It started off as a pretty good day in New Orleans.

(Soundbite of music; crowd noise)

CHADWICK: The Cafe Du Monde has reopened post-Katrina. Since early this morning, New Orleanians have been lining up once again for the 153-year-old cafe's chickory coffee and its signature pastry, the beignet. That's a square of dough deliciously deep-fried and dusted with powdered sugar. The cafe's back, but other places are still waiting to open. For this week's book segment, NPR's Karen Grigsby Bates talked with chef and restauranteur and author Emeril Lagasse about resurrecting a piece of New Orleans' history and getting the city back on its culinary feet.


Say `Emeril Lagasse' and most people immediately think of this.

(Soundbite of "Emeril Live")

Mr. EMERIL LAGASSE (Chef): Hey, did we have fun with fried foods tonight or what? Huh? Unbelievable!

(Soundbite of cheering and applause)

BATES: That kind of raucous `laissez le bon temps rouler' atmosphere is essential to "Emeril Live," his successful show on the Food Network. But it's the exact opposite of Delmonico, one of New Orleans' most refined restaurants. So it was a surprise to a lot of people, including Emeril, when Angela Brown and Rose Brown Dietrich--whose family owned Delmonico for several generations--called him up and said...

Mr. LAGASSE: `We are ready to go to Disney World. We're gon--we want to retire. But we are so scared of who we turn this thing over to that we want to ask you first if you would consider buying our family business.'

BATES: To the naked eye, it was an odd pairing; the baron of `Bam!' and one of the city's most venerated establishments. But the sisters liked what Emeril did with his own restaurants, and he wanted a chance to preserve classic Creole cuisine. So in 1997, they sold it to him, and Delmonico became Emeril's Delmonico. And he continued building on the Delmonico tradition.

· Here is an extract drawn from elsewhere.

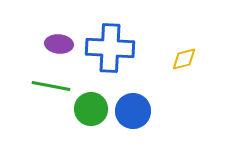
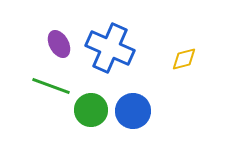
purple ellipse: rotated 56 degrees clockwise
blue cross: rotated 21 degrees clockwise
green line: rotated 9 degrees clockwise
green circle: moved 1 px down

Mr. LAGASSE: We're having a lot of fun doing this sort of grand New Orleans, but not snooty, just really, really elegant-history New Orleans food.

BATES: Like the original Delmonico, Emeril's Delmonico is filled with mostly Creole dishes that have now become legend: sauteed frogs' legs in garlicky bearnaise sauce; seafood-stuffed shrimp; bread pudding lavished with rum-spiked cream. His newest cookbook, "Emeril's Delmonico: A Restaurant With a Past," is an homage to that cuisine. It's also a tip of the toque to the people who bring culinary history alive daily: the black cooks, chefs and kitchen workers who produce the magical dishes that have made Delmonico and other great New Orleans restaurants famous.

Mr. LAGASSE: These men and women were the unsung heroes. You know, they were back there shucking the oysters and pan-frying the oysters, and they were there cleaning the trout and then fileting the trout and battering the trout, making the gumbos. They were really the structure of the restaurant.

BATES: Emeril says people like Ernest "Jitterbug" Rome, who's been with Delmonico for almost 60 years, were more than just cooks and more than just a human catalogue of the restaurant's recipes.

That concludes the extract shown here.